[Saved data entries]
──────────
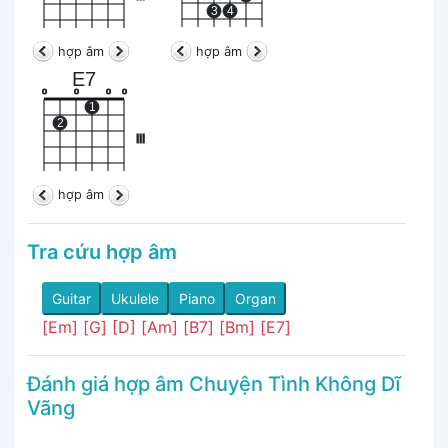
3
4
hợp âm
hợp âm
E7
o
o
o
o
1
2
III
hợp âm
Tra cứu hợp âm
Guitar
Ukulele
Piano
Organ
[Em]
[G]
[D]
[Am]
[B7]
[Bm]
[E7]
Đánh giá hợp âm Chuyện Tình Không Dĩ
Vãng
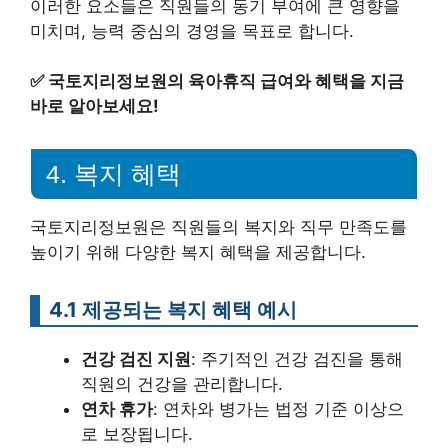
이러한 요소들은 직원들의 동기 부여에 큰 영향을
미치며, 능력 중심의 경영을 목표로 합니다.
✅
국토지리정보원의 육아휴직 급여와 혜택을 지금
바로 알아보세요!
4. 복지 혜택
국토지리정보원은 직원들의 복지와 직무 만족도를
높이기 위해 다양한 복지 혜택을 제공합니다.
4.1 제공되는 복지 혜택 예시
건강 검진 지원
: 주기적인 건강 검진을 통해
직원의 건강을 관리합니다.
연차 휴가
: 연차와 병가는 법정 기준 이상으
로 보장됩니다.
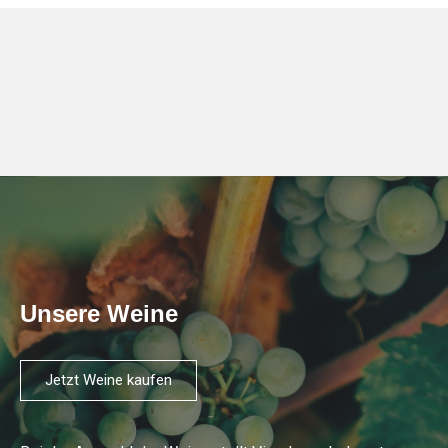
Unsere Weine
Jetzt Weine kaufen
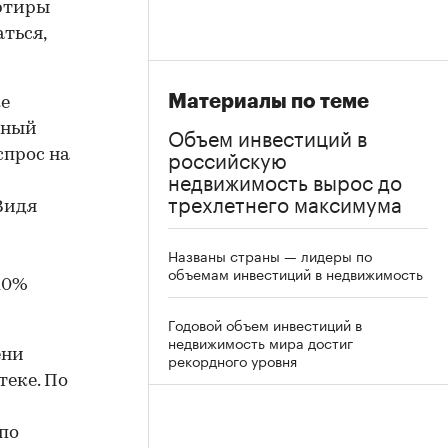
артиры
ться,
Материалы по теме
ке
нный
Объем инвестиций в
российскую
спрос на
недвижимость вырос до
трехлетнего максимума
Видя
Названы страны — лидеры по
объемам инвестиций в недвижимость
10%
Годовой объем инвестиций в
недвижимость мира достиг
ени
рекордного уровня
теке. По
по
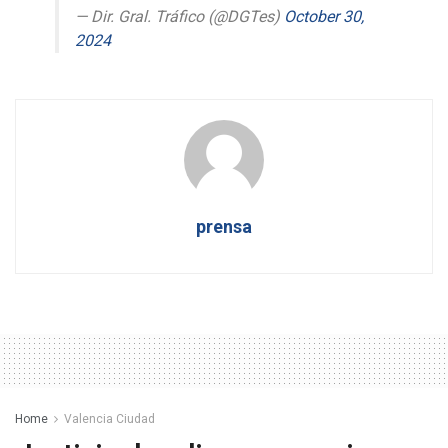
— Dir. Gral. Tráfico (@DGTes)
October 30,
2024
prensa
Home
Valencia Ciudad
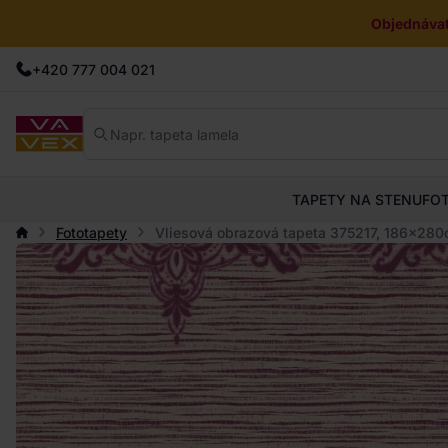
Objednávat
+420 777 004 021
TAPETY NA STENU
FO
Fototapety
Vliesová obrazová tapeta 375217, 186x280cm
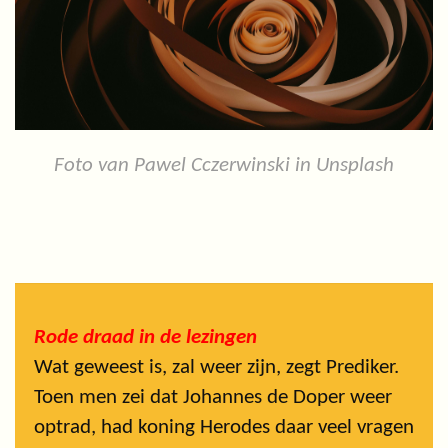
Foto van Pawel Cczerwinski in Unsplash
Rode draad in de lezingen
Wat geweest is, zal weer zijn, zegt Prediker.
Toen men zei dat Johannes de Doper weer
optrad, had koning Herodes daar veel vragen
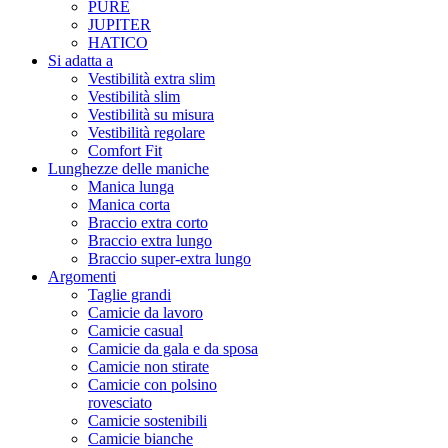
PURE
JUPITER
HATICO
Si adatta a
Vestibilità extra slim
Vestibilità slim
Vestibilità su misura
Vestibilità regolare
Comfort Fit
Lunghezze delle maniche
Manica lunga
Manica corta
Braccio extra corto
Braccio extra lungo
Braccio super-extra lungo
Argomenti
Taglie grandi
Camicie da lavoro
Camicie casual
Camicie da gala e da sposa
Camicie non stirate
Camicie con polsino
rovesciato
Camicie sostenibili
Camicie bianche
──────────
* Task statement *
Transcribe the records above exactly as they appear, leaving out any pictures.

* Finished exercise *
3
4
hợp âm
hợp âm
E7
o
o
o
o
1
2
III
hợp âm
Tra cứu hợp âm
Guitar
Ukulele
Piano
Organ
[Em]
[G]
[D]
[Am]
[B7]
[Bm]
[E7]
Đánh giá hợp âm Chuyện Tình Không Dĩ
Vãng
이러한 요소들은 직원들의 동기 부여에 큰 영향을
미치며, 능력 중심의 경영을 목표로 합니다.
✅
국토지리정보원의 육아휴직 급여와 혜택을 지금
바로 알아보세요!
4. 복지 혜택
국토지리정보원은 직원들의 복지와 직무 만족도를
높이기 위해 다양한 복지 혜택을 제공합니다.
4.1 제공되는 복지 혜택 예시
건강 검진 지원
: 주기적인 건강 검진을 통해
직원의 건강을 관리합니다.
연차 휴가
: 연차와 병가는 법정 기준 이상으
로 보장됩니다.
Unsere Weine
Jetzt Weine kaufen
артиры
ться,
Материалы по теме
ке
нный
Объем инвестиций в
российскую
спрос на
недвижимость вырос до
трехлетнего максимума
Видя
Названы страны — лидеры по
объемам инвестиций в недвижимость
10%
Годовой объем инвестиций в
недвижимость мира достиг
ени
рекордного уровня
теке. По
по
— Dir. Gral. Tráfico (@DGTes)
October 30,
2024
prensa
Home
Valencia Ciudad
Objednávat
+420 777 004 021
TAPETY NA STENU
FO
Fototapety
Vliesová obrazová tapeta 375217, 186x280cm
Foto van Pawel Cczerwinski in Unsplash
Rode draad in de lezingen
Wat geweest is, zal weer zijn, zegt Prediker.
Toen men zei dat Johannes de Doper weer
optrad, had koning Herodes daar veel vragen
PURE
JUPITER
HATICO
Si adatta a
Vestibilità extra slim
Vestibilità slim
Vestibilità su misura
Vestibilità regolare
Comfort Fit
Lunghezze delle maniche
Manica lunga
Manica corta
Braccio extra corto
Braccio extra lungo
Braccio super-extra lungo
Argomenti
Taglie grandi
Camicie da lavoro
Camicie casual
Camicie da gala e da sposa
Camicie non stirate
Camicie con polsino
rovesciato
Camicie sostenibili
Camicie bianche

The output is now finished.